RECORD EXTRACTS START
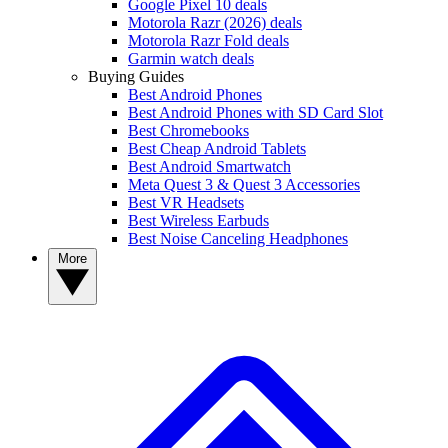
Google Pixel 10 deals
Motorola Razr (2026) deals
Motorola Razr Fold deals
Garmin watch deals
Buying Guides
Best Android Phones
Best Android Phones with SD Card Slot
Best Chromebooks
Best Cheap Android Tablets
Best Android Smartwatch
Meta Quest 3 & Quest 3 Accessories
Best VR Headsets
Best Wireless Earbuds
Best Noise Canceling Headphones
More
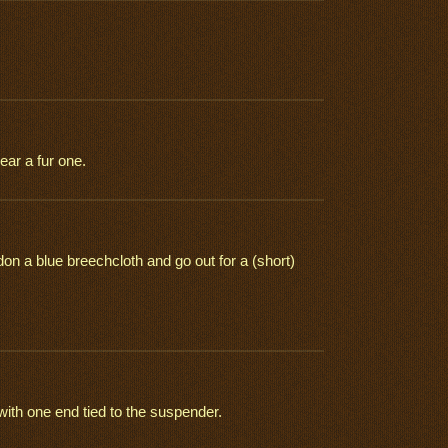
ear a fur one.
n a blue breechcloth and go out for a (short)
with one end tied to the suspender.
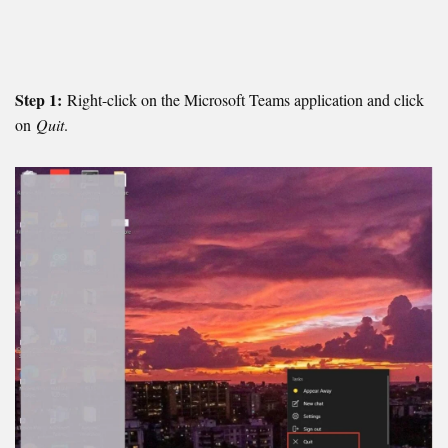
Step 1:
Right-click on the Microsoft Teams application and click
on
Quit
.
RECORD EXTRACTS END
RECORD EXTRACTS START
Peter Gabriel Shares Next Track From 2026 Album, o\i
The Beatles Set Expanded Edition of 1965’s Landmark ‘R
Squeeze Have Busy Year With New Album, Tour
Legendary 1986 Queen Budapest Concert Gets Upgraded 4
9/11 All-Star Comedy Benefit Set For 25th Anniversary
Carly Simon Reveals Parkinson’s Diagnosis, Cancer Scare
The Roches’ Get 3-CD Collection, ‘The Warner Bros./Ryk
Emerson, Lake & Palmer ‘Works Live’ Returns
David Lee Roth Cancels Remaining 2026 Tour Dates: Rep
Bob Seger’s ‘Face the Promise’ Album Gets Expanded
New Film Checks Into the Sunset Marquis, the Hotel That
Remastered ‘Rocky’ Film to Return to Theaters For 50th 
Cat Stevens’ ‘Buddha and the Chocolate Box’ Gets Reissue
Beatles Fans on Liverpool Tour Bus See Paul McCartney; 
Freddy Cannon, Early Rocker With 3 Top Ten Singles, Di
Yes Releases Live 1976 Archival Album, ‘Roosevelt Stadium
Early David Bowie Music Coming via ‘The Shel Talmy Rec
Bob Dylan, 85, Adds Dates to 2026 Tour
RECORD EXTRACTS END
RECORD EXTRACTS START
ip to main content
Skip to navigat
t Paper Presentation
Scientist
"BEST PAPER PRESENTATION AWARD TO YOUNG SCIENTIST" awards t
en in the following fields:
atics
RECORD EXTRACTS END
# YOUR OBJECTIVE
Reprint exactly the lines above that start at the one with "Garmin watch deals" and end at the one with "Best Wireless Earbuds", keeping both and adding none.

# TASK ANSWER
Garmin watch deals
Buying Guides
Best Android Phones
Best Android Phones with SD Card Slot
Best Chromebooks
Best Cheap Android Tablets
Best Android Smartwatch
Meta Quest 3 & Quest 3 Accessories
Best VR Headsets
Best Wireless Earbuds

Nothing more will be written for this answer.